Start of Block

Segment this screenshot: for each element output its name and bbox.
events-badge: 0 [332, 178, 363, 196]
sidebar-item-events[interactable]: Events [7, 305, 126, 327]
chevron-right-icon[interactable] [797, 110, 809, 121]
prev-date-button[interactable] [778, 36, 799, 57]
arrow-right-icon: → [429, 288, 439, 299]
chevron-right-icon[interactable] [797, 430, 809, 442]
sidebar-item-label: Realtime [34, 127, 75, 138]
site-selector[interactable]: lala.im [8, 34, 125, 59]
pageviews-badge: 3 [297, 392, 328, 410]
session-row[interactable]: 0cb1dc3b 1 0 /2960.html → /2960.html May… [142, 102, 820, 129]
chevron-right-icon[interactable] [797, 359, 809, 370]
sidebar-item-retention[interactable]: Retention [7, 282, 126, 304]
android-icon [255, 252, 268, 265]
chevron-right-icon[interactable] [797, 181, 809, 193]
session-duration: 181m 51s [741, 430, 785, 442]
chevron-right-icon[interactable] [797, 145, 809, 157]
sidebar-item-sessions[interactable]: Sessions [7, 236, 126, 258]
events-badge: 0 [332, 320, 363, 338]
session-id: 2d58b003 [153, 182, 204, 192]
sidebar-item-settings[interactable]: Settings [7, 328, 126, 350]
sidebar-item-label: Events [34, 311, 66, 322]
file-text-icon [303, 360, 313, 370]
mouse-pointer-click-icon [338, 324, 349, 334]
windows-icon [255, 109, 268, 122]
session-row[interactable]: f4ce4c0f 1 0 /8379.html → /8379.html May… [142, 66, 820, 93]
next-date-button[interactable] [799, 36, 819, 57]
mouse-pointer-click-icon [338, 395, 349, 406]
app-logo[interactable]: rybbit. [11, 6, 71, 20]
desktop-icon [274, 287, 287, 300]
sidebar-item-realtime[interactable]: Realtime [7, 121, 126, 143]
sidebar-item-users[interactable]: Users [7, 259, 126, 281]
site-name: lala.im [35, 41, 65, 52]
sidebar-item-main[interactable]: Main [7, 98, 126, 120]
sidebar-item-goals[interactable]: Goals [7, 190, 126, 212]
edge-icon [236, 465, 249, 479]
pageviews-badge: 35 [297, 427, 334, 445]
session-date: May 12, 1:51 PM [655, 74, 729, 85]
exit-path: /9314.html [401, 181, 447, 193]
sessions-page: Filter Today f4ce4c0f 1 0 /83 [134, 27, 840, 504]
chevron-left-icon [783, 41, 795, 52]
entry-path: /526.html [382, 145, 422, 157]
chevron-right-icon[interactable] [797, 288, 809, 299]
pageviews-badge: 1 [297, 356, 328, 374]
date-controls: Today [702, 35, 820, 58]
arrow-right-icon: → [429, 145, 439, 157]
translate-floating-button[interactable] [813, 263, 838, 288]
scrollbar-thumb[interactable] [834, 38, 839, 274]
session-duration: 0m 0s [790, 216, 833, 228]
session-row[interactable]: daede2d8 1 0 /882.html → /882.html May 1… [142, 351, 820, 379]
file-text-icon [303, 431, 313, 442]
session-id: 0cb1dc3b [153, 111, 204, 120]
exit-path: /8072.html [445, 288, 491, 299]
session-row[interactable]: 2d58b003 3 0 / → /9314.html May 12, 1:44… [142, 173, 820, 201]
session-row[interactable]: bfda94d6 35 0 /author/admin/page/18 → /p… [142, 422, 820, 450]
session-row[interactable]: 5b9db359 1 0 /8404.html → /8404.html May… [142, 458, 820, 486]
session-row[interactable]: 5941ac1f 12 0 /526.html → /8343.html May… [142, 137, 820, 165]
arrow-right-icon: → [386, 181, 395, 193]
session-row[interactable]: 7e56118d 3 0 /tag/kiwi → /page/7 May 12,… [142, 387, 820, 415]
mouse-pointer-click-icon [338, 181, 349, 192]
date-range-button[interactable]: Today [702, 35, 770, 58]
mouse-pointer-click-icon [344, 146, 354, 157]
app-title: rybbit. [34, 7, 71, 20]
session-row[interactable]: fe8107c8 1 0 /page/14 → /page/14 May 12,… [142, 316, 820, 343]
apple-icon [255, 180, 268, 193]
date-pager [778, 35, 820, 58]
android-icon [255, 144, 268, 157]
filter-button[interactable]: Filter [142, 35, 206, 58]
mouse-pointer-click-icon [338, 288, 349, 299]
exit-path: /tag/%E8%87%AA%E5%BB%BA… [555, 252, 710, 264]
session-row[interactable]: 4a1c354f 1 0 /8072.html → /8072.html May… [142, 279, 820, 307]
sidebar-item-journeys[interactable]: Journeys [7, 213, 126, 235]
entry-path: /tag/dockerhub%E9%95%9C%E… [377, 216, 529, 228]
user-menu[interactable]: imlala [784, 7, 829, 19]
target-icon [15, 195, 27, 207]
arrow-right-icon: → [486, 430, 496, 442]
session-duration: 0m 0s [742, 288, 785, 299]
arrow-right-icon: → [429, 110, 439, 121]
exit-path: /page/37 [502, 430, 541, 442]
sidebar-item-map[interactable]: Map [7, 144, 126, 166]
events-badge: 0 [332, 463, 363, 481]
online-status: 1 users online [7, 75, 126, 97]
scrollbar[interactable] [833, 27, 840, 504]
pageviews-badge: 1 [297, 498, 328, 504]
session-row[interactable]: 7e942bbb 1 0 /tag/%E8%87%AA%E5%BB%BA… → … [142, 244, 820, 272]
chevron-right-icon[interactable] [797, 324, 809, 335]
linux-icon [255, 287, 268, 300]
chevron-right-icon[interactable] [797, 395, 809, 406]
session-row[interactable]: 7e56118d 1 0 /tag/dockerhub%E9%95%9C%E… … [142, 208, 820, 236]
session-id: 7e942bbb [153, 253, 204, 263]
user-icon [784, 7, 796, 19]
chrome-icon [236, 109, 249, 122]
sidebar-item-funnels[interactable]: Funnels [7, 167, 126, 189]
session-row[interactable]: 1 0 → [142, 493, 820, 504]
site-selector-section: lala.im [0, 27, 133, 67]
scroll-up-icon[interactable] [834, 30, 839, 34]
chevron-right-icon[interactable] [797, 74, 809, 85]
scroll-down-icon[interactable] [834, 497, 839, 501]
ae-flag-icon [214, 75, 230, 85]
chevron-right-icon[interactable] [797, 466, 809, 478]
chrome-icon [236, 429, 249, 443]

End of Block

» **What needs to be done**: Answer with one number only, the count of lines in the listing that hold the word "button".

» **Task response**: 5